If you have mortgage repayments to make each month and are in full time employment then you could consider taking out mortgage protection to safeguard against the possibility that you might find yourself unable to work or should become unemployed. The policy would payout if you should become unemployed by such as redundancy that is no fault of your own or if you should suffer from an illness or accident that meant you lost your income.
Mortgage protection varies depending on where you choose to take it and unfortunately, individuals are often unaware that they do have the option of shopping around for their policy. The high street lender would have you believe that the loan depends on you taking out their policy, this is not true and you do have the option of shopping around independently and comparing quotes.

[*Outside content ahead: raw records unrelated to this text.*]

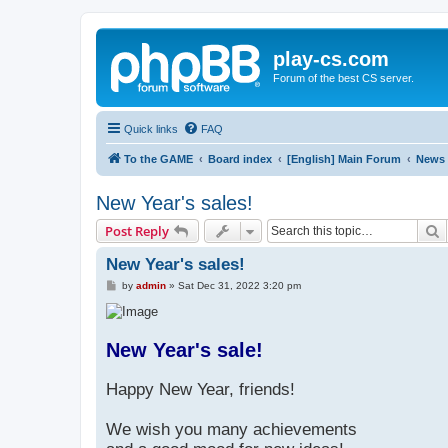
play-cs.com
Forum of the best CS server.
Quick links
FAQ
To the GAME
Board index
[English] Main Forum
News
New Year's sales!
S
Post Reply
New Year's sales!
P
by
admin
»
Sat Dec 31, 2022 3:20 pm
o
s
t
New Year's sale!
Happy New Year, friends!
We wish you many achievements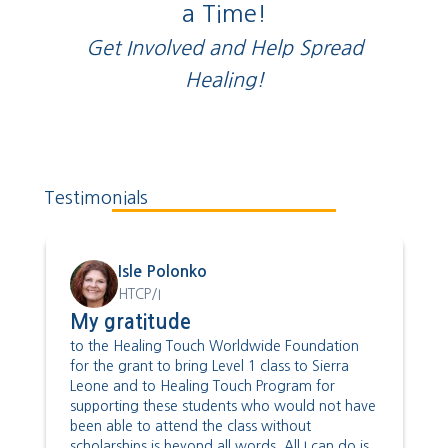
a Time!
Get Involved and Help Spread
Healing!
Testimonials
Isle Polonko
HTCP/I
My gratitude
to the Healing Touch Worldwide Foundation
for the grant to bring Level 1 class to Sierra
Leone and to Healing Touch Program for
supporting these students who would not have
been able to attend the class without
scholarships is beyond all words. All I can do is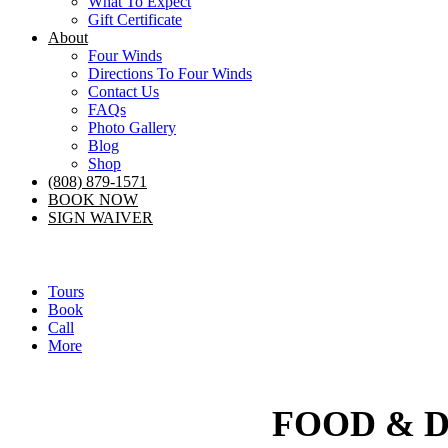
What To Expect
Gift Certificate
About
Four Winds
Directions To Four Winds
Contact Us
FAQs
Photo Gallery
Blog
Shop
(808) 879-1571
BOOK NOW
SIGN WAIVER
Tours
Book
Call
More
FOOD & 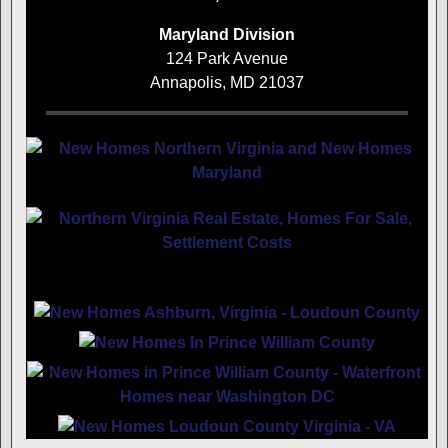
Maryland Division
124 Park Avenue
Annapolis, MD 21037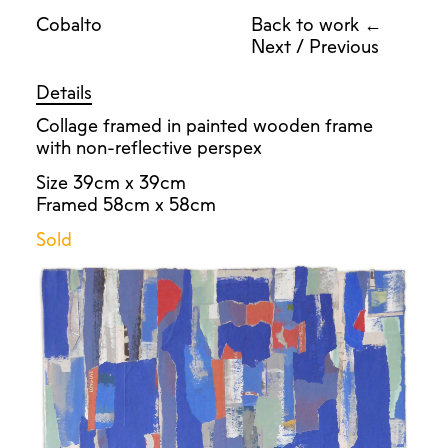
Cobalto
Back to work ←
Next
/
Previous
Details
Collage framed in painted wooden frame
with non-reflective perspex
Size 39cm x 39cm
Framed 58cm x 58cm
Sold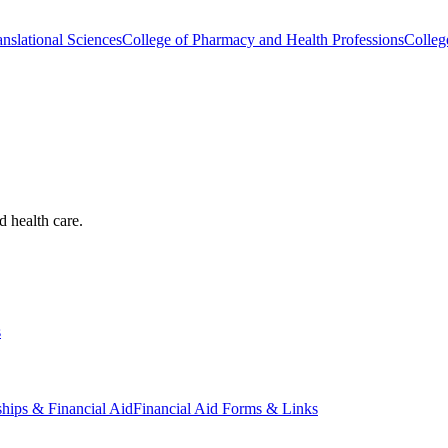
nslational Sciences
College of Pharmacy and Health Professions
Colleg
d health care.
s
ships & Financial Aid
Financial Aid Forms & Links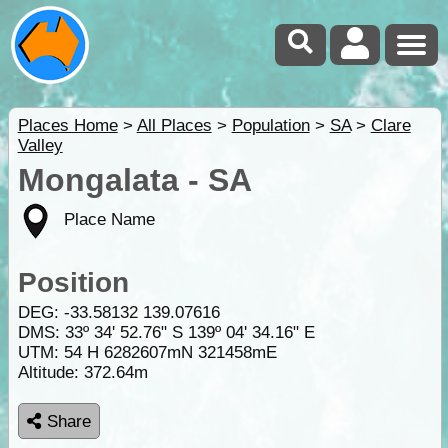
Places Home
>
All Places
>
Population
>
SA
>
Clare
Valley
Mongalata - SA
Place Name
Position
DEG:
-33.58132
139.07616
DMS: 33º 34' 52.76" S 139º 04' 34.16" E
UTM: 54 H 6282607mN 321458mE
Altitude:
372.64m
Share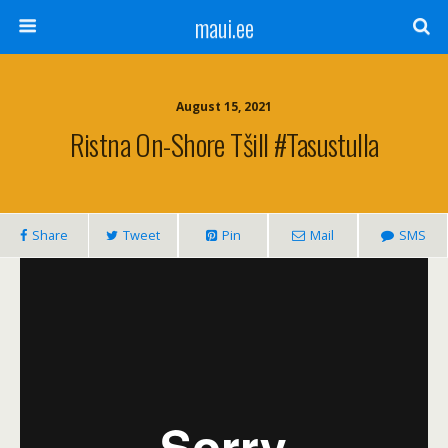
maui.ee
August 15, 2021
Ristna On-Shore Tšill #tasustulla
Share
Tweet
Pin
Mail
SMS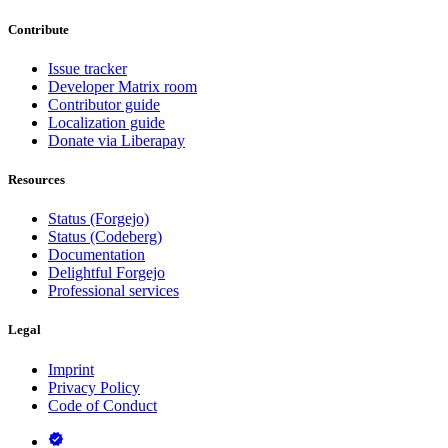
Contribute
Issue tracker
Developer Matrix room
Contributor guide
Localization guide
Donate via Liberapay
Resources
Status (Forgejo)
Status (Codeberg)
Documentation
Delightful Forgejo
Professional services
Legal
Imprint
Privacy Policy
Code of Conduct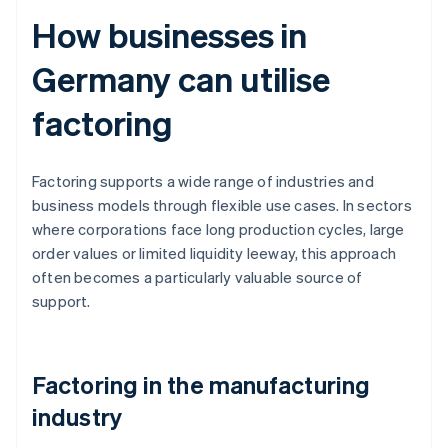
How businesses in
Germany can utilise
factoring
Factoring supports a wide range of industries and
business models through flexible use cases. In sectors
where corporations face long production cycles, large
order values or limited liquidity leeway, this approach
often becomes a particularly valuable source of
support.
Factoring in the manufacturing
industry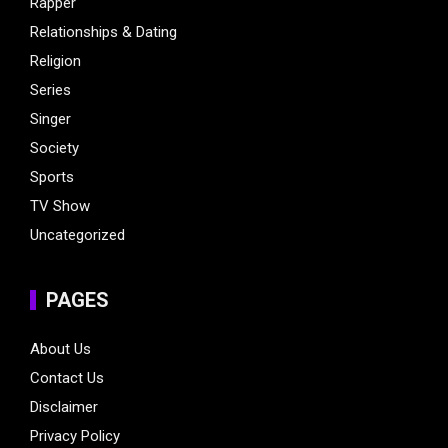
Rapper
Relationships & Dating
Religion
Series
Singer
Society
Sports
TV Show
Uncategorized
PAGES
About Us
Contact Us
Disclaimer
Privacy Policy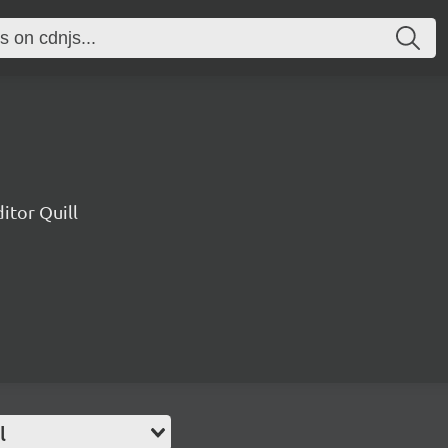
ditor Quill
l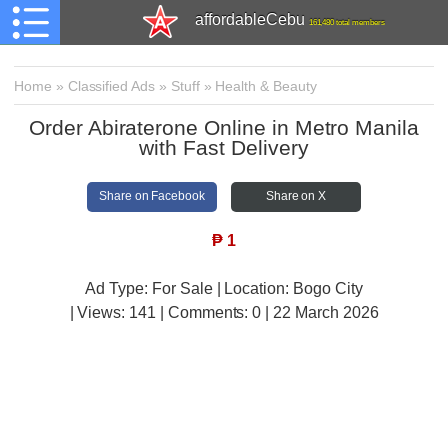
affordableCebu
161,480 total members
Home
»
Classified Ads
»
Stuff
»
Health & Beauty
Order Abiraterone Online in Metro Manila
with Fast Delivery
Share on Facebook
Share on X
₱
1
Ad Type: For Sale | Location: Bogo City
| Views:
141 | Comments:
0 | 22 March 2026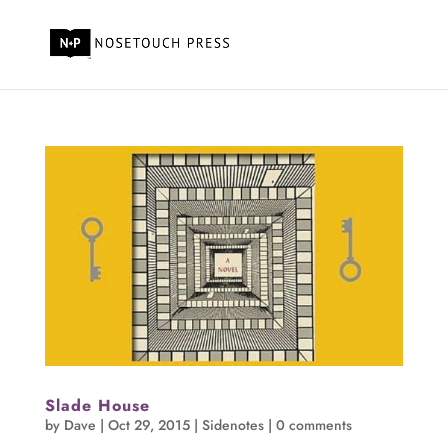
Slade House
by
Dave
|
Oct 29, 2015
|
Sidenotes
|
0 comments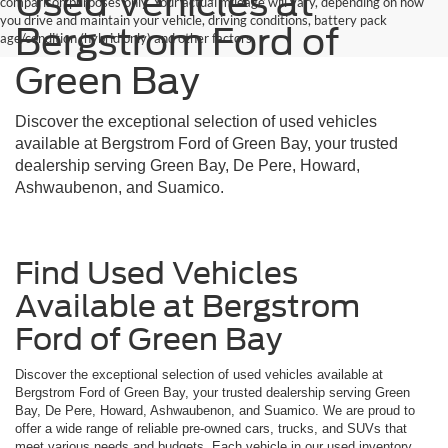
Used Vehicles at
comparison purposes only. Your actual mileage will vary, depending on how
you drive and maintain your vehicle, driving conditions, battery pack
Bergstrom Ford of
age/condition (hybrid only) and other factors.
Green Bay
Discover the exceptional selection of used vehicles
available at Bergstrom Ford of Green Bay, your trusted
dealership serving Green Bay, De Pere, Howard,
Ashwaubenon, and Suamico.
Find Used Vehicles
Available at Bergstrom
Ford of Green Bay
Discover the exceptional selection of used vehicles available at
Bergstrom Ford of Green Bay, your trusted dealership serving Green
Bay, De Pere, Howard, Ashwaubenon, and Suamico. We are proud to
offer a wide range of reliable pre-owned cars, trucks, and SUVs that
meet various needs and budgets. Each vehicle in our used inventory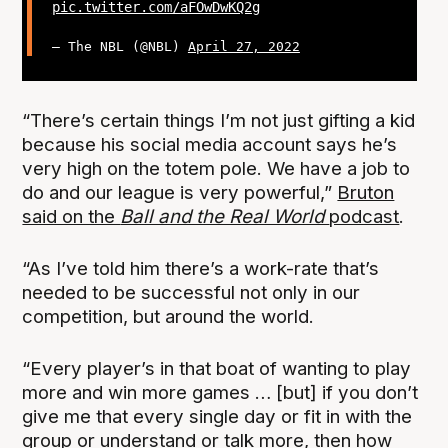
pic.twitter.com/aFOwDwKQ2g
— The NBL (@NBL)
April 27, 2022
“There’s certain things I’m not just gifting a kid
because his social media account says he’s
very high on the totem pole. We have a job to
do and our league is very powerful,”
Bruton
said on the
Ball and the Real World
podcast
.
“As I’ve told him there’s a work-rate that’s
needed to be successful not only in our
competition, but around the world.
“Every player’s in that boat of wanting to play
more and win more games … [but] if you don’t
give me that every single day or fit in with the
group or understand or talk more, then how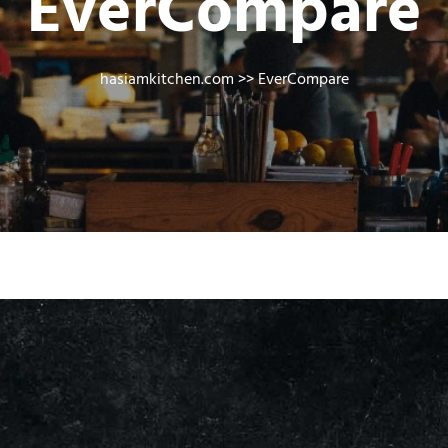
EverCompare
hasiamkitchen.com
>> EverCompare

A quote from specialist British Insurance would give you savings of up to 40% on your mortgage policy in comparison to the quotes that can be given by the high street lender. However far more importantly they give access to the exclusions that are contained in all policies and which could mean you would not be eligible to claim.
Some of the most frequently seen exclusions include working only on a part time basis, if you are self-employed, are retired or if you suffer an illness that is pre-existing when applying. Providers can add-in others so checking the terms and conditions are essential before buying a policy.
Providing mortgage insurance is suitable then it could begin to provide you with an income from between 30 and 90 day of being unemployed or unable to work due to accident or sickness. A policy can then run for between 12 and 24 months depending on the conditions of the provider. With British Insurance, it is from day 31 and up to 12 months and cover is backdated to the first day of becoming unemployed or unfit for work.
British Insurance offers mortgage insurance policies that can be taken out to cover being unable to work through accident and sickness only or for unemployment only or you can choose to take out protection for all three. How much you pay for a policy will be decided on the type of cover that you wish to take out, your age at the time of applying and how much cover you need to take out.
Protecting your mortgage with mortgage protection insurance should be given some very serious thought as while it is not suitable for all, if it is right for your circumstances then it could help you to keep the roof over your head by making sure you can continue meeting your repayments.